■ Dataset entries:
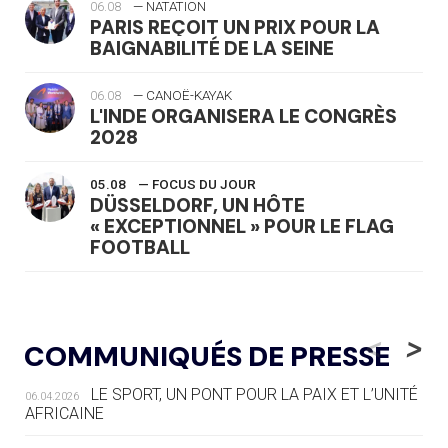
06.08
— NATATION
PARIS REÇOIT UN PRIX POUR LA
BAIGNABILITÉ DE LA SEINE
06.08
— CANOË-KAYAK
L'INDE ORGANISERA LE CONGRÈS
2028
05.08
— FOCUS DU JOUR
DÜSSELDORF, UN HÔTE
« EXCEPTIONNEL » POUR LE FLAG
FOOTBALL
05.08
— LUGE
LE RÊVE DE VOIR LA LUGE ALPINE
<
>
COMMUNIQUÉS DE PRESSE
AUX JO « N'EST PAS FINI »
LE SPORT, UN PONT POUR LA PAIX ET L’UNITÉ
06.04.2026
05.08
— TIR À L'ARC
AFRICAINE
DES MONDIAUX À BRISBANE SUR LA
ROUTE DES JO 2032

■ Work instruction: Scan the records for lines with the string "POUR". Give the number of such lines and nothing else.

■ Answer space: 3